Exercise -
For every line below that includes the word "الإرهابية", add one; report the final number and nothing else.
[Opening Entries shown section]
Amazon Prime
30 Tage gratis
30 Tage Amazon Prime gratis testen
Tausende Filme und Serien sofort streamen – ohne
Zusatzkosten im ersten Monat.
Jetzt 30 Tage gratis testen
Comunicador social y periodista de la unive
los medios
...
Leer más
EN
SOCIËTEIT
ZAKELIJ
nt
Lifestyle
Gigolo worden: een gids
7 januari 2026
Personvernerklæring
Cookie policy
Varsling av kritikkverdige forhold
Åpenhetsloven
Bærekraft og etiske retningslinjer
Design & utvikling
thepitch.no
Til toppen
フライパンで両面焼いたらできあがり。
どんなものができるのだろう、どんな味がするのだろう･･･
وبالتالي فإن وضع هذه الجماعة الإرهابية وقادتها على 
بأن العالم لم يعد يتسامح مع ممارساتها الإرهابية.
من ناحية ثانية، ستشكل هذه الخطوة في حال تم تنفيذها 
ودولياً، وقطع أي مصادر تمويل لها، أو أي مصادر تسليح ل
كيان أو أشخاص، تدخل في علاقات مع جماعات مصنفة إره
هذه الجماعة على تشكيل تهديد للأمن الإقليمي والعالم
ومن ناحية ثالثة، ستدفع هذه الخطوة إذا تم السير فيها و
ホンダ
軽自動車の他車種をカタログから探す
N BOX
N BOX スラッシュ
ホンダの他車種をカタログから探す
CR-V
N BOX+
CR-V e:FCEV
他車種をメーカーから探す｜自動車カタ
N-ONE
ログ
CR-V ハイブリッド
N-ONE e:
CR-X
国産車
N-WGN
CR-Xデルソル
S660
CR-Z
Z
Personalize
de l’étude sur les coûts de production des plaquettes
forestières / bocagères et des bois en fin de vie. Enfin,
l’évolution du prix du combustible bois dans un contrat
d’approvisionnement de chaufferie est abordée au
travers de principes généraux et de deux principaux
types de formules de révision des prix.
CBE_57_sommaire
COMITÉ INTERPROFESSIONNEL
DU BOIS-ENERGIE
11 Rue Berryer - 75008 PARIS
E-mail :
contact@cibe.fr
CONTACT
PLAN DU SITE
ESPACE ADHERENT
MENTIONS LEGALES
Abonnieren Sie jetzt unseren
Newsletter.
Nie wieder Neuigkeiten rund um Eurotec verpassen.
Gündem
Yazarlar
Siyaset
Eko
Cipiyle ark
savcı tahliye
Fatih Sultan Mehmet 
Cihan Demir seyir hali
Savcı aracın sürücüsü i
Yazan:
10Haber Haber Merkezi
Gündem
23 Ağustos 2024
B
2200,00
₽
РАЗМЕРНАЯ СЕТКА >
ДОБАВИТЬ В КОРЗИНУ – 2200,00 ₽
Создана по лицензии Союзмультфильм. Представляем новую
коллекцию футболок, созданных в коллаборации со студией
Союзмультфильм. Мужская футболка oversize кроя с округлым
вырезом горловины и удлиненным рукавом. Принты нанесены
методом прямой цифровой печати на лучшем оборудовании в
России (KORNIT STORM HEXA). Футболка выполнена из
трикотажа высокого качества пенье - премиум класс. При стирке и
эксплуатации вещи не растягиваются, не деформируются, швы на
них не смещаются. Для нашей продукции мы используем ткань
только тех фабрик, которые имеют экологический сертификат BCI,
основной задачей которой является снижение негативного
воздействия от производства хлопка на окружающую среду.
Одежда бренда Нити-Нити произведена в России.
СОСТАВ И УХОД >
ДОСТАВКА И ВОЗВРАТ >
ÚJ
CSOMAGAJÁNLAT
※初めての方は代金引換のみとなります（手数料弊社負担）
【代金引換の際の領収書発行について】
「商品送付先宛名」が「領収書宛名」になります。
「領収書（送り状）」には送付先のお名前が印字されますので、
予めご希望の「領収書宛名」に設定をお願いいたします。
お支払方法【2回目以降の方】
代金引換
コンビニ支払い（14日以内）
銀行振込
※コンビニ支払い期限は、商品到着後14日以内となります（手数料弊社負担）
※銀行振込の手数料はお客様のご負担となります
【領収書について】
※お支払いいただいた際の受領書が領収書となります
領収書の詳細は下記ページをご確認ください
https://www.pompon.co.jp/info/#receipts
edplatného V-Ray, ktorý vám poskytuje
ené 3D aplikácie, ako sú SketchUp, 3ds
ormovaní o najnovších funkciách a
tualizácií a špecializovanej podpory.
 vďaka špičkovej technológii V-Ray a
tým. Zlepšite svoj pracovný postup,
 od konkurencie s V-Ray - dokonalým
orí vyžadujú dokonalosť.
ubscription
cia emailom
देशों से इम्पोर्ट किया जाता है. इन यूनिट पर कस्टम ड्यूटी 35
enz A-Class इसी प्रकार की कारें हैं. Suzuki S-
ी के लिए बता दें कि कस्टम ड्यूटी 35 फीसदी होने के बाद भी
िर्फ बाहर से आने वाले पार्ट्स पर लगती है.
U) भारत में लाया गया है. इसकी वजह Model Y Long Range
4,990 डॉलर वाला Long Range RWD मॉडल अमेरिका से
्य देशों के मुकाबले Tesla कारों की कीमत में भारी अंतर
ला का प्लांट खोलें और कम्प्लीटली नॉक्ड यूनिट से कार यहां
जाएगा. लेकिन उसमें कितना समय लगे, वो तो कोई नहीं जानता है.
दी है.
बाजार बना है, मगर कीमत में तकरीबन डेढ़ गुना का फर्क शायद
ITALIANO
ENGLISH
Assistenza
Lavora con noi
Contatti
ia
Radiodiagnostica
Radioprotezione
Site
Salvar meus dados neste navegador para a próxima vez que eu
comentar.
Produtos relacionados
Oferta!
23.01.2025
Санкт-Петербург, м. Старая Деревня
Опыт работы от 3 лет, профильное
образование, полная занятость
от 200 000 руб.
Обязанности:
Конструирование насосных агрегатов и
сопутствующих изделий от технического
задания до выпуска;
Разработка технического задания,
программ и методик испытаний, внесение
[Closing Entries shown section]
Solution -
2